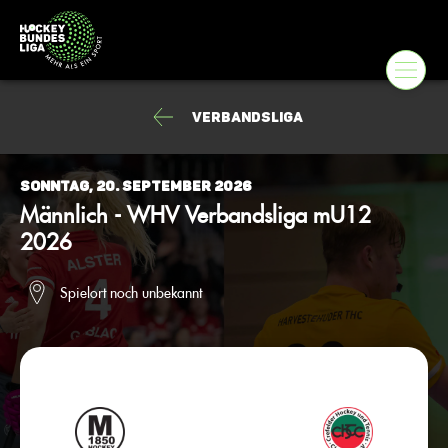
Verbandsliga
Sonntag, 20. September 2026
Männlich - WHV Verbandsliga mU12
2026
Spielort noch unbekannt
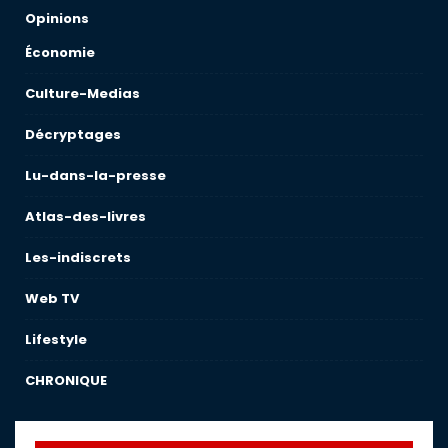
Opinions
Économie
Culture-Medias
Décryptages
Lu-dans-la-presse
Atlas-des-livres
Les-indiscrets
Web TV
Lifestyle
CHRONIQUE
--------------------
▶ [Prompt]: Which lines above include the word "Verbandsliga"? Return each one.

▶ [Solution to this exercise]:
Verbandsliga
Männlich - WHV Verbandsliga mU12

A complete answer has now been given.